R. Civ. P. 12(f) [filed January 8, 2015; docket #13]. The motion is fully briefed and the Court finds
that oral argument will not assist in its adjudication of the motion. Based on the record herein and
for the reasons that follow, the Court grants in part and denies in part the Plaintiff’s motion.
Plaintiffs initiated this action in Weld County District Court on or about November 25, 2014,
alleging essentially that Defendant “refused to complete performance of the settlement agreement”

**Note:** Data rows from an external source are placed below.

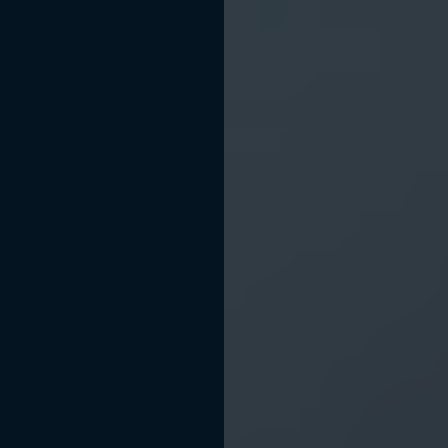
BOOK APPOINTMENT
(512) 540-4644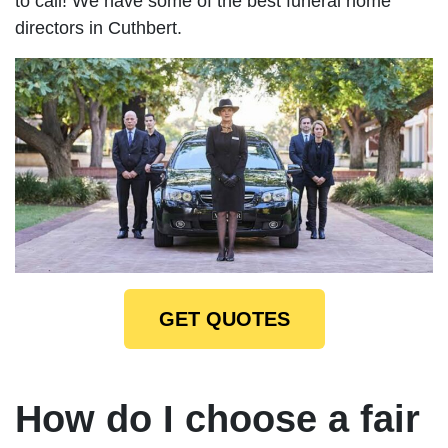
to call! We have some of the best funeral home
directors in Cuthbert.
GET QUOTES
How do I choose a fair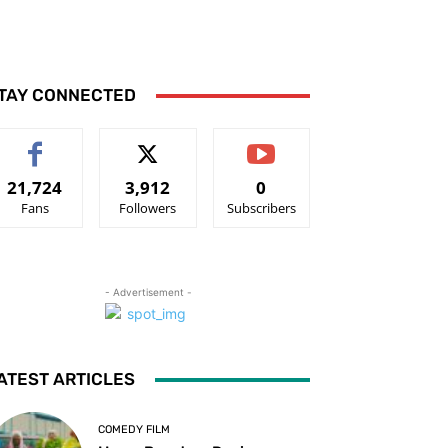
TAY CONNECTED
21,724
3,912
0
Fans
Followers
Subscribers
- Advertisement -
ATEST ARTICLES
COMEDY FILM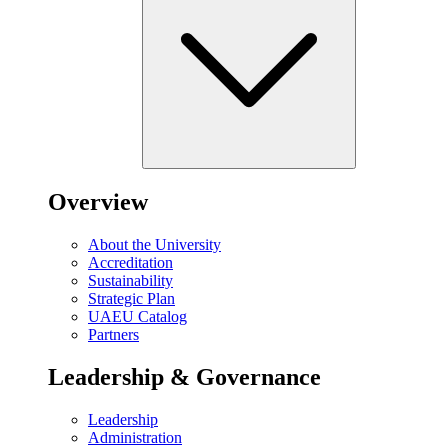
Overview
About the University
Accreditation
Sustainability
Strategic Plan
UAEU Catalog
Partners
Leadership & Governance
Leadership
Administration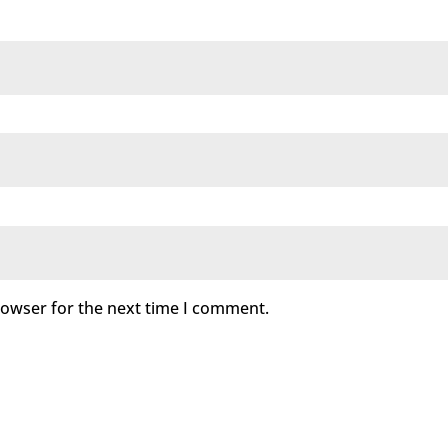
rowser for the next time I comment.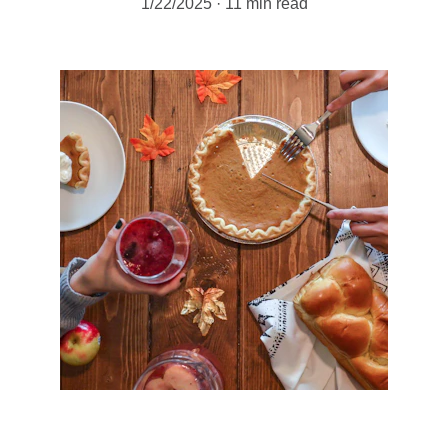
1/22/2025
11 min read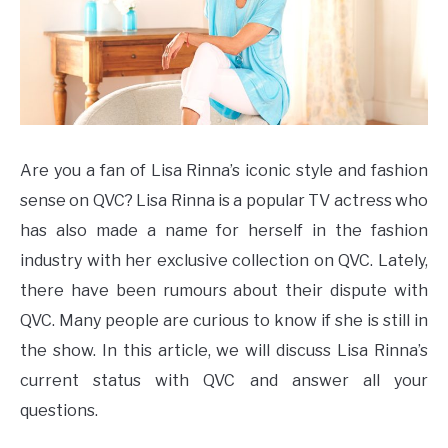
Are you a fan of Lisa Rinna’s iconic style and fashion
sense on QVC? Lisa Rinna is a popular TV actress who
has also made a name for herself in the fashion
industry with her exclusive collection on QVC. Lately,
there have been rumours about their dispute with
QVC. Many people are curious to know if she is still in
the show. In this article, we will discuss Lisa Rinna’s
current status with QVC and answer all your
questions.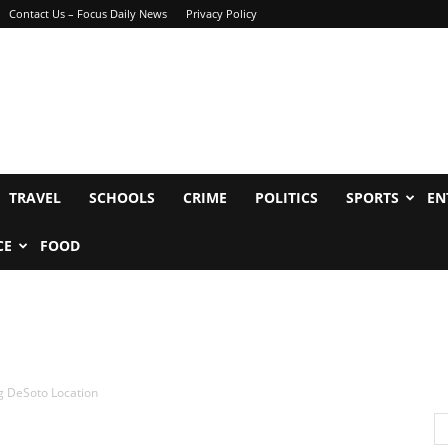
Contact Us – Focus Daily News
Privacy Policy
TRAVEL
SCHOOLS
CRIME
POLITICS
SPORTS
EN
CE
FOOD
g DeSoto Location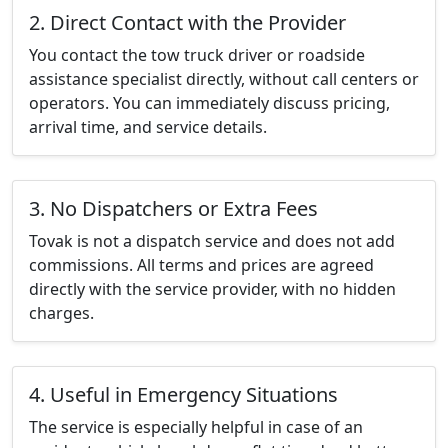
2. Direct Contact with the Provider
You contact the tow truck driver or roadside
assistance specialist directly, without call centers or
operators. You can immediately discuss pricing,
arrival time, and service details.
3. No Dispatchers or Extra Fees
Tovak is not a dispatch service and does not add
commissions. All terms and prices are agreed
directly with the service provider, with no hidden
charges.
4. Useful in Emergency Situations
The service is especially helpful in case of an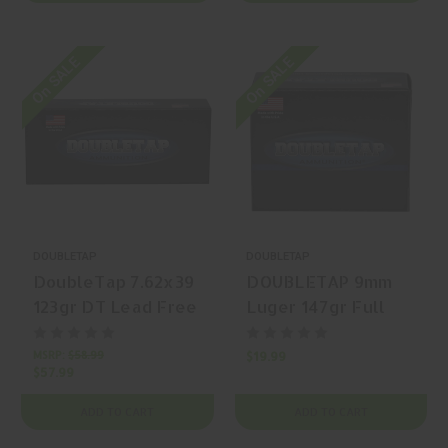
On SALE
On SALE
DOUBLETAP
DOUBLETAP
DoubleTap 7.62x39
DOUBLETAP 9mm
123gr DT Lead Free
Luger 147gr Full
Solid Copper
Metal Jacket Round
Hollow Point (SC-
Nose 20 Rounds
MSRP:
$58.99
$19.99
$57.99
HP) 20 Rounds
ADD TO CART
ADD TO CART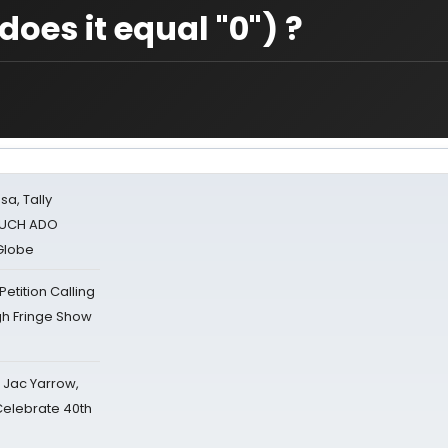
oes it equal "0") ?
sa, Tally
 MUCH ADO
Globe
tition Calling
gh Fringe Show
s Jac Yarrow,
 Celebrate 40th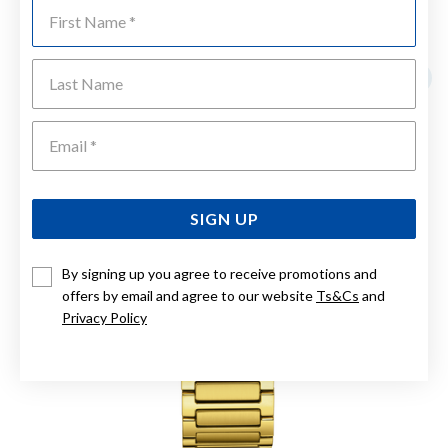
First Name
YOU MAY ALSO LIKE
Last Name
Emai
SIGN UP
By signing up you agree to receive promotions and
offers by email and agree to our website
Ts&Cs
and
Privacy Policy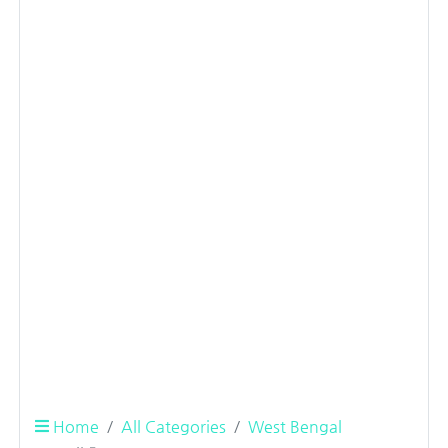
Home
All Categories
West Bengal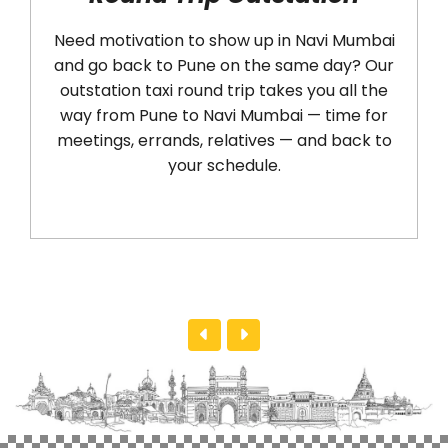
Need motivation to show up in Navi Mumbai
Ar
and go back to Pune on the same day? Our
an
outstation taxi round trip takes you all the
cab 
way from Pune to Navi Mumbai — time for
sea
meetings, errands, relatives — and back to
ter
your schedule.
h
Mu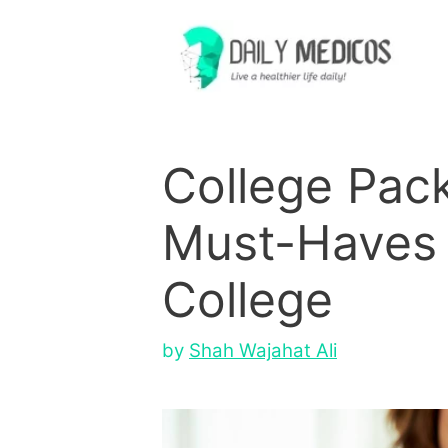
Skip
to
content
College Pack
Must-Haves 
College
by
Shah Wajahat Ali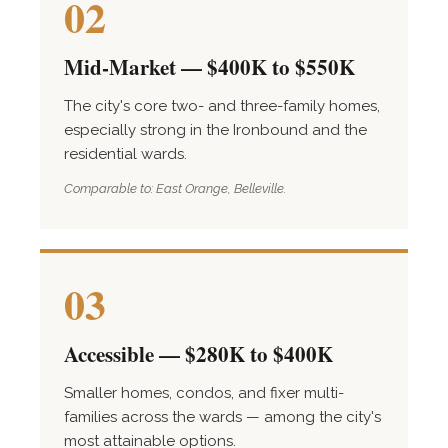
02
Mid-Market — $400K to $550K
The city's core two- and three-family homes,
especially strong in the Ironbound and the
residential wards.
Comparable to: East Orange, Belleville.
03
Accessible — $280K to $400K
Smaller homes, condos, and fixer multi-
families across the wards — among the city's
most attainable options.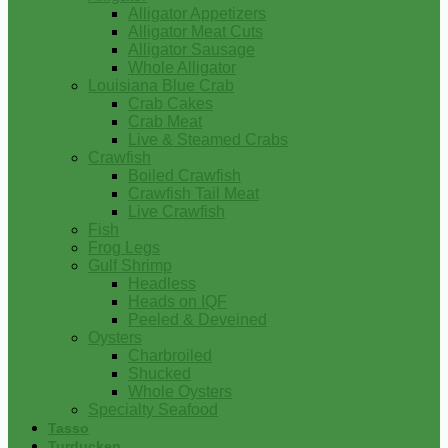
Alligator Appetizers
Alligator Meat Cuts
Alligator Sausage
Whole Alligator
Louisiana Blue Crab
Crab Cakes
Crab Meat
Live & Steamed Crabs
Crawfish
Boiled Crawfish
Crawfish Tail Meat
Live Crawfish
Fish
Frog Legs
Gulf Shrimp
Headless
Heads on IQF
Peeled & Deveined
Oysters
Charbroiled
Shucked
Whole Oysters
Specialty Seafood
Tasso
Turducken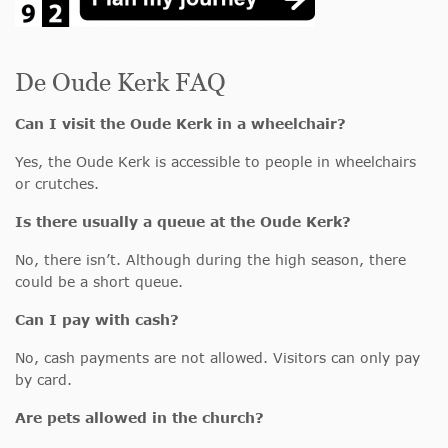
De Oude Kerk FAQ
Can I visit the Oude Kerk in a wheelchair?
Yes, the Oude Kerk is accessible to people in wheelchairs
or crutches.
Is there usually a queue at the Oude Kerk?
No, there isn’t. Although during the high season, there
could be a short queue.
Can I pay with cash?
No, cash payments are not allowed. Visitors can only pay
by card.
Are pets allowed in the church?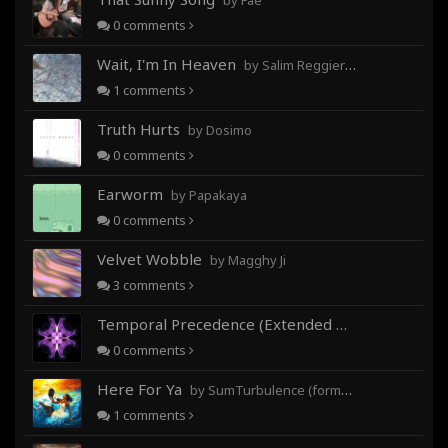
by Fae
0
comments
Wait, I'm In Heaven
by Salim Reggieray
1
comments
Truth Hurts
by Dosimo
0
comments
Earworm
by Papakaya
0
comments
Velvet Wobble
by Magghy Ji
3
comments
Temporal Precedence (Extended Mix)
by DoctorMo
0
comments
Here For Ya
by SumTurbulence (formerly George The III)
1
comments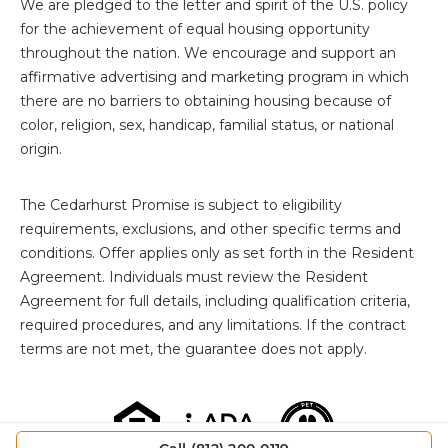
We are pledged to the letter and spirit of the U.S. policy
for the achievement of equal housing opportunity
throughout the nation. We encourage and support an
affirmative advertising and marketing program in which
there are no barriers to obtaining housing because of
color, religion, sex, handicap, familial status, or national
origin.
The
Cedarhurst Promise is subject to eligibility
requirements, exclusions, and other specific terms and
conditions. Offer applies only as set forth in the Resident
Agreement. Individuals must review the Resident
Agreement for full details, including qualification criteria,
required procedures, and any limitations. If the contract
terms are not met, the guarantee does not apply.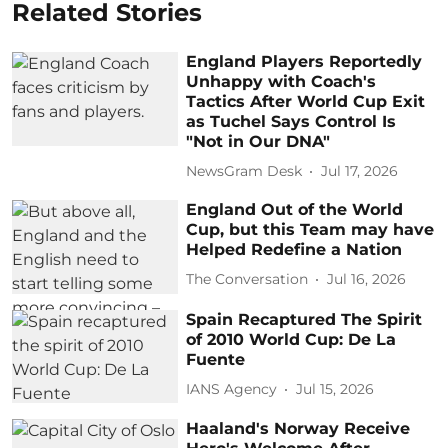
Related Stories
England Players Reportedly
Unhappy with Coach's
Tactics After World Cup Exit
as Tuchel Says Control Is
"Not in Our DNA"
NewsGram Desk
Jul 17, 2026
England Out of the World
Cup, but this Team may have
Helped Redefine a Nation
The Conversation
Jul 16, 2026
Spain Recaptured The Spirit
of 2010 World Cup: De La
Fuente
IANS Agency
Jul 15, 2026
Haaland's Norway Receive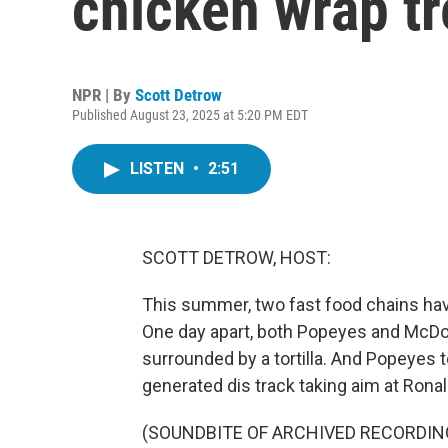
chicken wrap t
NPR | By
Scott Detrow
Published August 23, 2025 at 5:20 PM EDT
LISTEN
•
2:51
SCOTT DETROW, HOST:
This summer, two fast food chains hav
One day apart, both Popeyes and McDo
surrounded by a tortilla. And Popeyes to
generated dis track taking aim at Rona
(SOUNDBITE OF ARCHIVED RECORDIN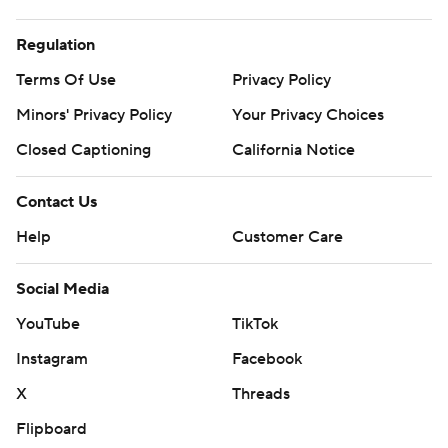
Regulation
Terms Of Use
Privacy Policy
Minors' Privacy Policy
Closed Captioning
California Notice
Contact Us
Help
Customer Care
Social Media
YouTube
TikTok
Instagram
Facebook
X
Threads
Flipboard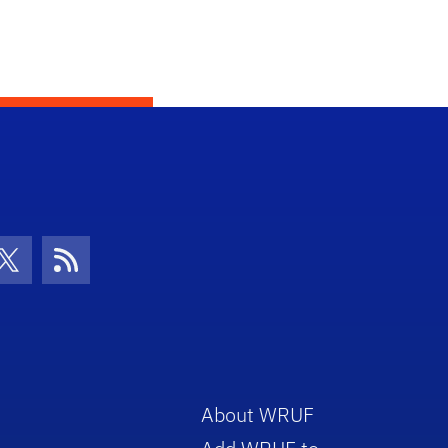
con
be Icon
Twitter Icon
RSS Icon
About WRUF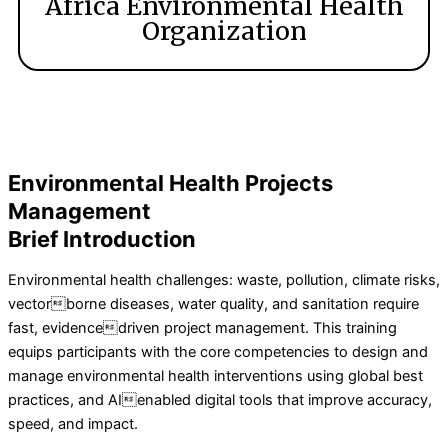
Africa Environmental Health
Organization
Environmental Health Projects
Management
Brief Introduction
Environmental health challenges: waste, pollution, climate risks,
vectorborne diseases, water quality, and sanitation require
fast, evidencedriven project management. This training
equips participants with the core competencies to design and
manage environmental health interventions using global best
practices, and AIenabled digital tools that improve accuracy,
speed, and impact.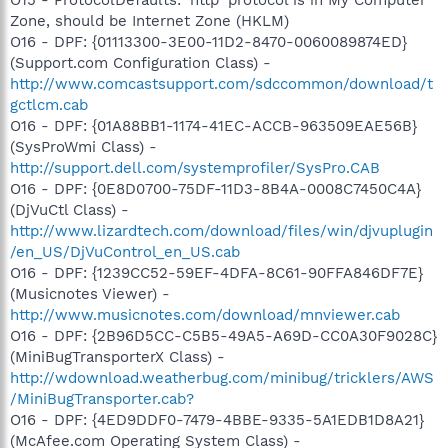
Zone, should be Internet Zone (HKLM)
O16 - DPF: {01113300-3E00-11D2-8470-0060089874ED}
(Support.com Configuration Class) -
http://www.comcastsupport.com/sdccommon/download/t
gctlcm.cab
O16 - DPF: {01A88BB1-1174-41EC-ACCB-963509EAE56B}
(SysProWmi Class) -
http://support.dell.com/systemprofiler/SysPro.CAB
O16 - DPF: {0E8D0700-75DF-11D3-8B4A-0008C7450C4A}
(DjVuCtl Class) -
http://www.lizardtech.com/download/files/win/djvuplugin
/en_US/DjVuControl_en_US.cab
O16 - DPF: {1239CC52-59EF-4DFA-8C61-90FFA846DF7E}
(Musicnotes Viewer) -
http://www.musicnotes.com/download/mnviewer.cab
O16 - DPF: {2B96D5CC-C5B5-49A5-A69D-CC0A30F9028C}
(MiniBugTransporterX Class) -
http://wdownload.weatherbug.com/minibug/tricklers/AWS
/MiniBugTransporter.cab?
O16 - DPF: {4ED9DDF0-7479-4BBE-9335-5A1EDB1D8A21}
(McAfee.com Operating System Class) -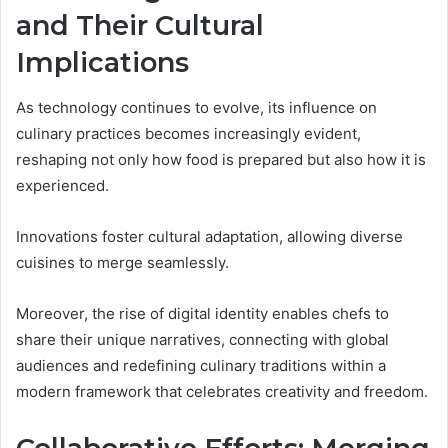
and Their Cultural
Implications
As technology continues to evolve, its influence on
culinary practices becomes increasingly evident,
reshaping not only how food is prepared but also how it is
experienced.
Innovations foster cultural adaptation, allowing diverse
cuisines to merge seamlessly.
Moreover, the rise of digital identity enables chefs to
share their unique narratives, connecting with global
audiences and redefining culinary traditions within a
modern framework that celebrates creativity and freedom.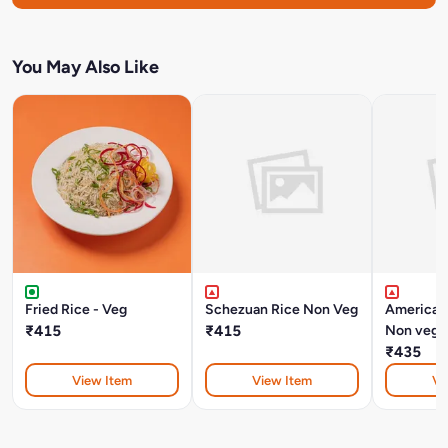
You May Also Like
Fried Rice - Veg
Schezuan Rice Non Veg
American
₹415
₹415
Non veg
₹435
View Item
View Item
Vi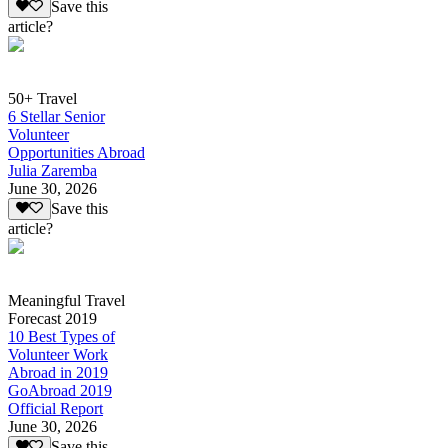
Save this
article?
50+ Travel
6 Stellar Senior
Volunteer
Opportunities Abroad
Julia Zaremba
June 30, 2026
Save this
article?
Meaningful Travel
Forecast 2019
10 Best Types of
Volunteer Work
Abroad in 2019
GoAbroad 2019
Official Report
June 30, 2026
Save this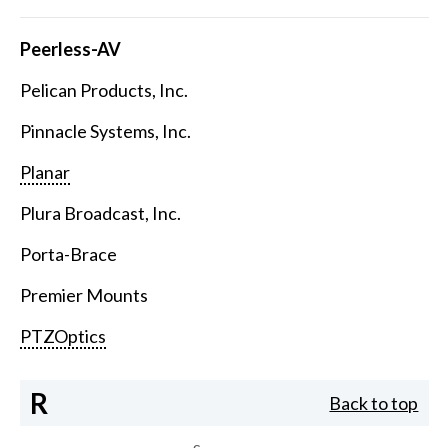
Peerless-AV
Pelican Products, Inc.
Pinnacle Systems, Inc.
Planar
Plura Broadcast, Inc.
Porta-Brace
Premier Mounts
PTZOptics
R
Back to top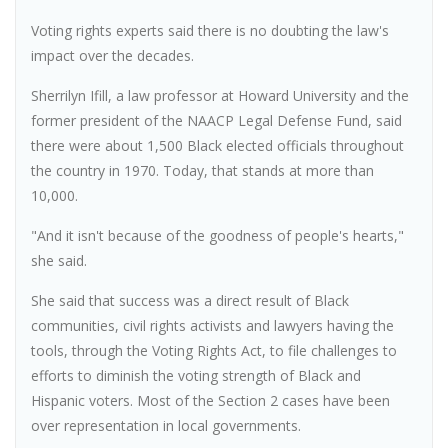
Voting rights experts said there is no doubting the law's
impact over the decades.
Sherrilyn Ifill, a law professor at Howard University and the
former president of the NAACP Legal Defense Fund, said
there were about 1,500 Black elected officials throughout
the country in 1970. Today, that stands at more than
10,000.
"And it isn't because of the goodness of people's hearts,"
she said.
She said that success was a direct result of Black
communities, civil rights activists and lawyers having the
tools, through the Voting Rights Act, to file challenges to
efforts to diminish the voting strength of Black and
Hispanic voters. Most of the Section 2 cases have been
over representation in local governments.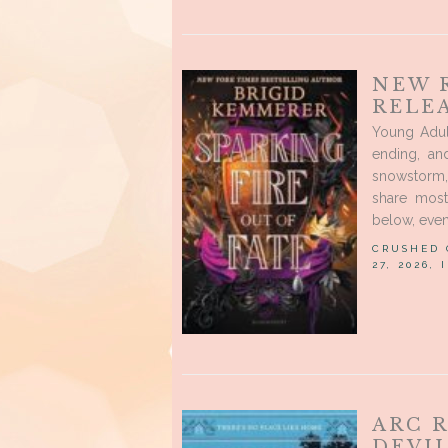
NEW 
RELEA
Young Adul
ending, an
snowstorm,
share most
below, even
CRUSHED
27, 2026,
ARC 
DEVIL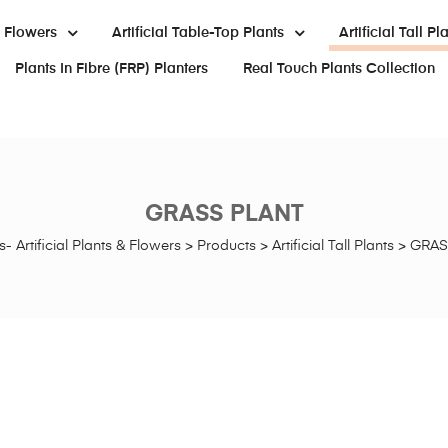
al Flowers
Artificial Table-Top Plants
Artificial Tall Pl
Plants In Fibre (FRP) Planters
Real Touch Plants Collection
GRASS PLANT
- Artificial Plants & Flowers
>
Products
>
Artificial Tall Plants
>
GRAS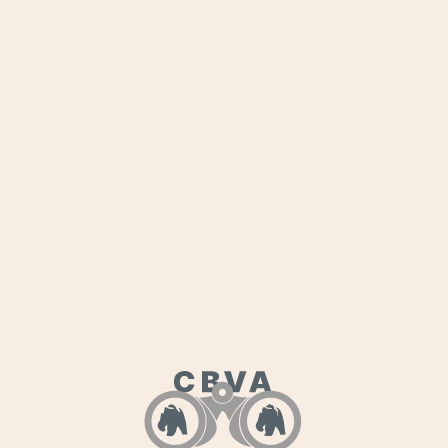
Julius hits an aeronautical milestone: safely
landing his 1957 Piper Super Cub on a dry
lakebed, his first off-airport landing.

governing the total economic loss of a 1975 Corvette following its collision with road debris on
Interstate Highway 76 on August 16, 2014. Complaint, docket #3. Defendant removed the action
to this Court on December 23, 2014 asserting the Court’s diversity jurisdiction. Docket #1. At the
same time, Defendant filed an Answer to the Complaint asserting 14 affirmative defenses. Docket
In the present motion, Plaintiffs move to strike nine of the affirmative defenses pled in
Defendant’s answer: (1) failure to mitigate damages; (3) Plaintiffs are not the real parties in interest;
(4) comparative negligence and/or pro rata share of fault; (5) set off; (6) comparative bad faith; (9)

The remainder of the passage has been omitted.